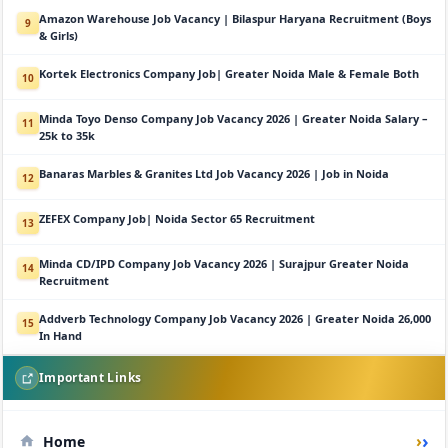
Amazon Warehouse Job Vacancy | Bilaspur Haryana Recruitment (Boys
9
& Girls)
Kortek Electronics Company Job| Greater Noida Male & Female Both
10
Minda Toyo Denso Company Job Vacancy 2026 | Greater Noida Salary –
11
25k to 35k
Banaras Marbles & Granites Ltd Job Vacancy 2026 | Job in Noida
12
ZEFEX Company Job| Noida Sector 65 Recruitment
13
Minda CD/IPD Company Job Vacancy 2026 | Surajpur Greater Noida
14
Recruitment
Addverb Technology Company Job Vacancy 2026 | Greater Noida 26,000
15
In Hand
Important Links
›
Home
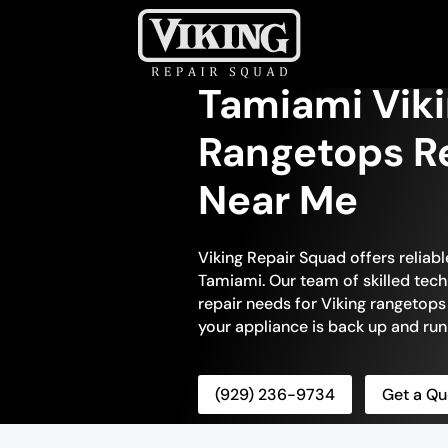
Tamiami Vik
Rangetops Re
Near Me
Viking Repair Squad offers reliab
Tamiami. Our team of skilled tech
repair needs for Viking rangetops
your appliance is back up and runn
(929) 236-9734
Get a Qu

==================================================

* [PROBLEM STATEMENT]: From the material above, copy every line where the word "Company" is found.

* [WRITTEN ANSWER]:
Kortek Electronics Company Job| Greater Noida Male & Female Both
Minda Toyo Denso Company Job Vacancy 2026 | Greater Noida Salary –
ZEFEX Company Job| Noida Sector 65 Recruitment
Minda CD/IPD Company Job Vacancy 2026 | Surajpur Greater Noida
Addverb Technology Company Job Vacancy 2026 | Greater Noida 26,000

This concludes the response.